Document structure recognition data:
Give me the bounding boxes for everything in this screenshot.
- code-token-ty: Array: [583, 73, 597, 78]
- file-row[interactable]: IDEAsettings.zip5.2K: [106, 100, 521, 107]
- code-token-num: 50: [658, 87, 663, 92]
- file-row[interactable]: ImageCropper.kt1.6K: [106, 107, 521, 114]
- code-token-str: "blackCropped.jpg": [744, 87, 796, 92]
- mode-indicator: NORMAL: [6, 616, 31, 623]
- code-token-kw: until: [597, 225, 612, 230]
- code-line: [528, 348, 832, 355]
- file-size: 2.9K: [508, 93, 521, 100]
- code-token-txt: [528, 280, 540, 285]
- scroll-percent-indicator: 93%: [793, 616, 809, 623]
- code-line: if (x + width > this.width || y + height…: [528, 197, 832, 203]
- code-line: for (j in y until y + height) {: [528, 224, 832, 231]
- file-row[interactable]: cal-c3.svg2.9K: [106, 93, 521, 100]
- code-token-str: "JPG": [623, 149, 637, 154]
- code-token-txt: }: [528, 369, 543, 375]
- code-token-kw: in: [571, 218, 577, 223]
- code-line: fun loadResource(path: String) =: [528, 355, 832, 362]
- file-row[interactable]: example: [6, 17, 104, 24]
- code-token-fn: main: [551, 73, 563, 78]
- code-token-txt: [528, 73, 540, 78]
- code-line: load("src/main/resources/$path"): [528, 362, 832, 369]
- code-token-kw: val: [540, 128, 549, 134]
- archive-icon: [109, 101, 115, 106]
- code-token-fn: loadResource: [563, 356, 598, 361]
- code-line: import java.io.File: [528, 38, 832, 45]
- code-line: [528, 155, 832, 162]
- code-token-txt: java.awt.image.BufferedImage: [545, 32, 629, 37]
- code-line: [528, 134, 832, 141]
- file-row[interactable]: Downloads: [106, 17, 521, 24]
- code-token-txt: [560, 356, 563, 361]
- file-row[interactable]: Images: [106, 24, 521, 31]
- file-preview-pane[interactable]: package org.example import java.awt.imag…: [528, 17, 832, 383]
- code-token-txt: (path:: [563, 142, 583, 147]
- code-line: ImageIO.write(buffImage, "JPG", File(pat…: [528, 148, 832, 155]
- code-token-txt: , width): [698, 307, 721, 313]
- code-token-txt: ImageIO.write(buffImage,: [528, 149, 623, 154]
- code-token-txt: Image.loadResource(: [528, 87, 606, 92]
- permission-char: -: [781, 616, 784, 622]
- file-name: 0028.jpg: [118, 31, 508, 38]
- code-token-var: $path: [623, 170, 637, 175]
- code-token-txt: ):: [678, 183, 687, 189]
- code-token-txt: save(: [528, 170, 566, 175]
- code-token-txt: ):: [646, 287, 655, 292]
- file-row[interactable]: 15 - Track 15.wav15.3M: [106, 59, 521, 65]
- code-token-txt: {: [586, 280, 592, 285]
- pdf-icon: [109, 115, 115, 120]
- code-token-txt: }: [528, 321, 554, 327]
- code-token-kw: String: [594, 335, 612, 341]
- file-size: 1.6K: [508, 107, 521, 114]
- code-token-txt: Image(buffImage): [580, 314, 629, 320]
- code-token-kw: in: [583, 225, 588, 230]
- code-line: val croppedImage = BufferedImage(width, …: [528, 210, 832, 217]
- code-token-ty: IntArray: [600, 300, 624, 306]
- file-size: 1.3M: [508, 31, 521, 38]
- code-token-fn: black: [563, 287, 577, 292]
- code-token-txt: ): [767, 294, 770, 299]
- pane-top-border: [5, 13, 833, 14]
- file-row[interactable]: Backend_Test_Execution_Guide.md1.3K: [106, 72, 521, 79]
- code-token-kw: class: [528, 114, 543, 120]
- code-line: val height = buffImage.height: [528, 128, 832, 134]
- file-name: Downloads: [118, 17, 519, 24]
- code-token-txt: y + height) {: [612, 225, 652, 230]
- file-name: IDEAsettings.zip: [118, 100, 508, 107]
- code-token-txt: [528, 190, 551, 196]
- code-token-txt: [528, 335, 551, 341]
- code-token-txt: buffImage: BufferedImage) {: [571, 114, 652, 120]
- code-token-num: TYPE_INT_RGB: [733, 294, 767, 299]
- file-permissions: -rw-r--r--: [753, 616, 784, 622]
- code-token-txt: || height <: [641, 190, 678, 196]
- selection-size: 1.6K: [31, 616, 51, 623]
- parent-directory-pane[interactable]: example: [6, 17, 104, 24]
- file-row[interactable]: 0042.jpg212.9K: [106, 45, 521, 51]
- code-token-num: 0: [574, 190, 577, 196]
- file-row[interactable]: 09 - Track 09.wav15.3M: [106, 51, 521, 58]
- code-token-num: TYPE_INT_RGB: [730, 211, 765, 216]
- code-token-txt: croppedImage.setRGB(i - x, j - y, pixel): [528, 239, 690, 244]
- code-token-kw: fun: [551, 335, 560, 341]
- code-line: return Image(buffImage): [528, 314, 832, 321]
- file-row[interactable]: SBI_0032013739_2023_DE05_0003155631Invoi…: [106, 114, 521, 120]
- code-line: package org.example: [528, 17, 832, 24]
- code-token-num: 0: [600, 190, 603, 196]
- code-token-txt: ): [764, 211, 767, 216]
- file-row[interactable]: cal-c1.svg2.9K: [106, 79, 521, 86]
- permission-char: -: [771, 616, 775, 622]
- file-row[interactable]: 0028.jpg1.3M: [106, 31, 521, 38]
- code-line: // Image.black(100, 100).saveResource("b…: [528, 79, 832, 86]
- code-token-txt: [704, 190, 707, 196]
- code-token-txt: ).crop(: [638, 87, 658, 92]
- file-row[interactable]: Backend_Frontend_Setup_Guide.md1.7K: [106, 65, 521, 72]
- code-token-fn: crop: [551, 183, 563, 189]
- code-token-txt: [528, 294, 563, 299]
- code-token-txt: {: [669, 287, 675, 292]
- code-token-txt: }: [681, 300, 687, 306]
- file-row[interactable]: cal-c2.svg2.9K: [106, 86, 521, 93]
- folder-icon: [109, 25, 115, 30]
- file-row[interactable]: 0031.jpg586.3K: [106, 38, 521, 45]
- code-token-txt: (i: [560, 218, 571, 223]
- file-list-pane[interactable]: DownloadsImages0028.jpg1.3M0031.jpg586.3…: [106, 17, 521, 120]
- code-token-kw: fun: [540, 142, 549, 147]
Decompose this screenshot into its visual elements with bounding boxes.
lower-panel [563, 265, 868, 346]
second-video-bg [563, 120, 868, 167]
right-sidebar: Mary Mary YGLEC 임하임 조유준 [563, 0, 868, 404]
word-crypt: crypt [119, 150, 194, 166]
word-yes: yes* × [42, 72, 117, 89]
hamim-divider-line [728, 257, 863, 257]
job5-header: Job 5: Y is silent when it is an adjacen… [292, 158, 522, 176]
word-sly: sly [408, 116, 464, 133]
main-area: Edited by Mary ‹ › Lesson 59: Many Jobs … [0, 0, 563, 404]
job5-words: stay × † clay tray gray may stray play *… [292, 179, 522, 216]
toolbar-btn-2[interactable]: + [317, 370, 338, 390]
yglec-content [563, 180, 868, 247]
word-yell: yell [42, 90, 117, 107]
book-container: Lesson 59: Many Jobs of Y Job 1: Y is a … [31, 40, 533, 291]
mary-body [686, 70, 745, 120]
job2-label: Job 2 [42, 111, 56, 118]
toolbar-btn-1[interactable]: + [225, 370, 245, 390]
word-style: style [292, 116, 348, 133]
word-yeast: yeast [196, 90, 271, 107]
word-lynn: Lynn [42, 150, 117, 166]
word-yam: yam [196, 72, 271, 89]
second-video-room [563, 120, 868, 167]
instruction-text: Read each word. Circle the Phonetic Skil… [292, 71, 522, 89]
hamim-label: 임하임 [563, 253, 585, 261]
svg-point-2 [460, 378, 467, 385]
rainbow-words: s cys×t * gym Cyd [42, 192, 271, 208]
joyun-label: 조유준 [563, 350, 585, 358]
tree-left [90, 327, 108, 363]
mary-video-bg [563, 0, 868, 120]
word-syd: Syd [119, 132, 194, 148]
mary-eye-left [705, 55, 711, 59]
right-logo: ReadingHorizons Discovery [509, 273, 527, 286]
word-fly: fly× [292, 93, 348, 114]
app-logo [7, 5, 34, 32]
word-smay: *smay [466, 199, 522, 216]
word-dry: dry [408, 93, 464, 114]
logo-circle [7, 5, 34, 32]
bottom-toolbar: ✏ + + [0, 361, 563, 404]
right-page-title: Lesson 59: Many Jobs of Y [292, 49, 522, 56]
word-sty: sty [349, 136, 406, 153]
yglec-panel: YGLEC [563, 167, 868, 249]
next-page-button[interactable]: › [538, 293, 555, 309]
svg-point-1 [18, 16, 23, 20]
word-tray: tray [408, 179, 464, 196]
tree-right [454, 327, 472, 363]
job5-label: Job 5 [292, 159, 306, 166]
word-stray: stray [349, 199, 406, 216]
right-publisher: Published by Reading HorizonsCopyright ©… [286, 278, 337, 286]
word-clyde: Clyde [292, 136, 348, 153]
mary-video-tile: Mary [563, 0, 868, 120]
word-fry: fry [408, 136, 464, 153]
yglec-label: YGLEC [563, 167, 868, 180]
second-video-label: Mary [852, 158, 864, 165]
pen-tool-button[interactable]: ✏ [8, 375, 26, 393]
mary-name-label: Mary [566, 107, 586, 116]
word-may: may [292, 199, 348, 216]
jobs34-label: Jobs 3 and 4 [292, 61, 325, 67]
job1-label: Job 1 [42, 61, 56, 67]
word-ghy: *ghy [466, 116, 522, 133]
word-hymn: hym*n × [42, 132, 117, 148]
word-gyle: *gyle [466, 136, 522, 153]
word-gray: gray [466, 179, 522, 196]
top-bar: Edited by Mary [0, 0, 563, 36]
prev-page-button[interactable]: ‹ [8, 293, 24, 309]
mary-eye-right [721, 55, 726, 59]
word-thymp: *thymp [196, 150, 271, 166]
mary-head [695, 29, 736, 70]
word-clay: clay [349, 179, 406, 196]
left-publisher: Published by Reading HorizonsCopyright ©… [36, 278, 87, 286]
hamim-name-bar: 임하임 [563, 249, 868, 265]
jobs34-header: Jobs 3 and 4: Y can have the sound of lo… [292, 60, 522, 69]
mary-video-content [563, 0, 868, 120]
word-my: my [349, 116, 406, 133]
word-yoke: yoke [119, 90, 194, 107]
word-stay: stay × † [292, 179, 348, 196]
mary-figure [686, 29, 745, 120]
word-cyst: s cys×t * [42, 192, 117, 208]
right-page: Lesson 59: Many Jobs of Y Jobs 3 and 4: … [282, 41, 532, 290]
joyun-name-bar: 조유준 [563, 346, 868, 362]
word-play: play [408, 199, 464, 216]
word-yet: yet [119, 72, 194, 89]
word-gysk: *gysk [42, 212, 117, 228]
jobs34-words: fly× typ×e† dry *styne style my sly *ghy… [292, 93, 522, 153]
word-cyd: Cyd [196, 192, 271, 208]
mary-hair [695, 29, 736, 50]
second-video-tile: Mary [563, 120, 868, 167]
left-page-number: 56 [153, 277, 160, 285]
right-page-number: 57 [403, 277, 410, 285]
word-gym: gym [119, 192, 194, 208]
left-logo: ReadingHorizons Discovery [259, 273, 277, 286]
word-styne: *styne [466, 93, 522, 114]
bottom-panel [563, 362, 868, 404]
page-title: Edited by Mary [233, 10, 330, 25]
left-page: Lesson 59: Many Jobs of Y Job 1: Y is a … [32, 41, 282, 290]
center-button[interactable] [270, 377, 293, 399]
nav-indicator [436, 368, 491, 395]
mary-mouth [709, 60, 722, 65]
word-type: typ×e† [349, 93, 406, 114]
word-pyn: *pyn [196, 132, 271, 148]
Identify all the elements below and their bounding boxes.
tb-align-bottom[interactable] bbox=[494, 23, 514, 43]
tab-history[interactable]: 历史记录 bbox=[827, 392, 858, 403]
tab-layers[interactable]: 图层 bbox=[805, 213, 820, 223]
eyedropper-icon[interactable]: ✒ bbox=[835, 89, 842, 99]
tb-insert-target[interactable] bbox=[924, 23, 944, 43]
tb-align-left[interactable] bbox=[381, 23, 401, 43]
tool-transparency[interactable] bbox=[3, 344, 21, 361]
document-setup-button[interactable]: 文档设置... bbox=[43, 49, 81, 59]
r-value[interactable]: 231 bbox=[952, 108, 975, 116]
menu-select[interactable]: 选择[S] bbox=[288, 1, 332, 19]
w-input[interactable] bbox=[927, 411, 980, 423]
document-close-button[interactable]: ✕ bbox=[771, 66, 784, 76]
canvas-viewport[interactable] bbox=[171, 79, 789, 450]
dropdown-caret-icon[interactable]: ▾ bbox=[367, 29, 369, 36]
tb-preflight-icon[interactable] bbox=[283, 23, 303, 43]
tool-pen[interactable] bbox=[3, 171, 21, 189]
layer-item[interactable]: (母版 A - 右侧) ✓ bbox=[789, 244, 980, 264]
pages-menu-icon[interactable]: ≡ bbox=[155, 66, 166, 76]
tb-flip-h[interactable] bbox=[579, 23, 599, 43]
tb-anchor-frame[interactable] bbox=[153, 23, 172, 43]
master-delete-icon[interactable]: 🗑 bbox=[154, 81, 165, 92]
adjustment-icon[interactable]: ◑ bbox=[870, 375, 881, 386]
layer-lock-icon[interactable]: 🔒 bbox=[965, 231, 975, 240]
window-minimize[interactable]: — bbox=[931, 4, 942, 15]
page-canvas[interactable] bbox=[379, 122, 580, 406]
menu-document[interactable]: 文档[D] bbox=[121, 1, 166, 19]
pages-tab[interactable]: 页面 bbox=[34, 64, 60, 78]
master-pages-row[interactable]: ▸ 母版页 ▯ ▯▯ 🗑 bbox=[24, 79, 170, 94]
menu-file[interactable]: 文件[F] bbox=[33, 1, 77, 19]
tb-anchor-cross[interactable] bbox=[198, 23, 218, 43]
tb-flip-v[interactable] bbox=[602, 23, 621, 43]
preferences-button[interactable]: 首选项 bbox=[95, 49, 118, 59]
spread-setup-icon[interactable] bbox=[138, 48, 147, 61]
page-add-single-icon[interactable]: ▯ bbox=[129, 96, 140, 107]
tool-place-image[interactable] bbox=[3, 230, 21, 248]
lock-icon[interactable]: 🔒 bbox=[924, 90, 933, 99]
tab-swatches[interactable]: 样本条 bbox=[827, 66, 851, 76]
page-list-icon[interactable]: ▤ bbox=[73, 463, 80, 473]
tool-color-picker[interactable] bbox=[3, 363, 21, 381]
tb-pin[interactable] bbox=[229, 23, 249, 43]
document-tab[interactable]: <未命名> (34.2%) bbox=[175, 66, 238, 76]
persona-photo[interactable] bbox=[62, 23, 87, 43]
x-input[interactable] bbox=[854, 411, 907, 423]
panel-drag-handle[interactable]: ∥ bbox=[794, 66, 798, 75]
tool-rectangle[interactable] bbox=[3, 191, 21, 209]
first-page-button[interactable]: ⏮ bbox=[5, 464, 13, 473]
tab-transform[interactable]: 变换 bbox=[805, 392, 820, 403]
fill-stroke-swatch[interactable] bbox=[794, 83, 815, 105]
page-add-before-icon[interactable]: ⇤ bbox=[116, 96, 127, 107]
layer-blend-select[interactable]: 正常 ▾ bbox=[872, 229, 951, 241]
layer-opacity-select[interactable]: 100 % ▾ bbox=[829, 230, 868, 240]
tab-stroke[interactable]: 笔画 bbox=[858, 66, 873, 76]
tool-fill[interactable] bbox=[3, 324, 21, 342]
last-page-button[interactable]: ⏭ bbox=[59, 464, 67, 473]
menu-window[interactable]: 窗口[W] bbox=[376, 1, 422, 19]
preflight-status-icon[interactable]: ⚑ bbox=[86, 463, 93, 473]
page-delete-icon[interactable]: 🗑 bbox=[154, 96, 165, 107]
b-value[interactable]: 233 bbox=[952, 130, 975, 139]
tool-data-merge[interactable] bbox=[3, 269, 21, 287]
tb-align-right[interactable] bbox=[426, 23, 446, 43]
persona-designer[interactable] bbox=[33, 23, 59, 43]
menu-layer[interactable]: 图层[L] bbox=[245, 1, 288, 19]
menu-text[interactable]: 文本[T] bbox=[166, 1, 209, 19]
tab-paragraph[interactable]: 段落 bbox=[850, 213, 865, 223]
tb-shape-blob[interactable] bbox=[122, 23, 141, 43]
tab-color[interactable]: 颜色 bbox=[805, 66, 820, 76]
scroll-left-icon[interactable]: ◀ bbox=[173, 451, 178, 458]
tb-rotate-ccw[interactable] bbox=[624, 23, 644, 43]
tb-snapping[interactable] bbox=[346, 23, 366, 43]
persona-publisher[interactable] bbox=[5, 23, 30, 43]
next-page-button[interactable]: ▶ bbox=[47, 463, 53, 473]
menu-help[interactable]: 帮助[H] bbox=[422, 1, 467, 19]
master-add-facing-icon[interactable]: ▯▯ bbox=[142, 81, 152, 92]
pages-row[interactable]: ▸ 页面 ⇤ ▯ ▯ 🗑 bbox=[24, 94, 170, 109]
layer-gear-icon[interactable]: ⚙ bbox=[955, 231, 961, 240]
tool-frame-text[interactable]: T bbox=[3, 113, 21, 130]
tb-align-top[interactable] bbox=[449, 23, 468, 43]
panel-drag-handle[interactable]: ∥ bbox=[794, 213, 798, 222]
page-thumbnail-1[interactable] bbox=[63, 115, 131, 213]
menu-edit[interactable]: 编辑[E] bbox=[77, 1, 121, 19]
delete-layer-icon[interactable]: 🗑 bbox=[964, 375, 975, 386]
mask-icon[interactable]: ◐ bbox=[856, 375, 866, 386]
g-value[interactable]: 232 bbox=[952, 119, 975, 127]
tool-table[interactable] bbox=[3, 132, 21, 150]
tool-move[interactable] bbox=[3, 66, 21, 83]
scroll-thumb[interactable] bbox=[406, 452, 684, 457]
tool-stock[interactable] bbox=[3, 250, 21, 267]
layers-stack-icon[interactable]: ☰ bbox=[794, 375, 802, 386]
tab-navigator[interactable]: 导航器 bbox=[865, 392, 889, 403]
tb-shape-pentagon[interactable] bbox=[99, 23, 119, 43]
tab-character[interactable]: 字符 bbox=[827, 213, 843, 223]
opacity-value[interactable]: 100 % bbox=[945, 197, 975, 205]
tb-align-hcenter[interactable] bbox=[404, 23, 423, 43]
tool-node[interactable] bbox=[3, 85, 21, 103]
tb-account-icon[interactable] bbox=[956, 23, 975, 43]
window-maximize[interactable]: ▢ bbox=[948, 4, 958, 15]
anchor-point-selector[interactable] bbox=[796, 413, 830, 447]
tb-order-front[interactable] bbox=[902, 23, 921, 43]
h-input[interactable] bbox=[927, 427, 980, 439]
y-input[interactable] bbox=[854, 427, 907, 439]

» What is needed
Where a line of the entries contains the word "shape", count it, then state the total and nothing else.

» Finished exercise
2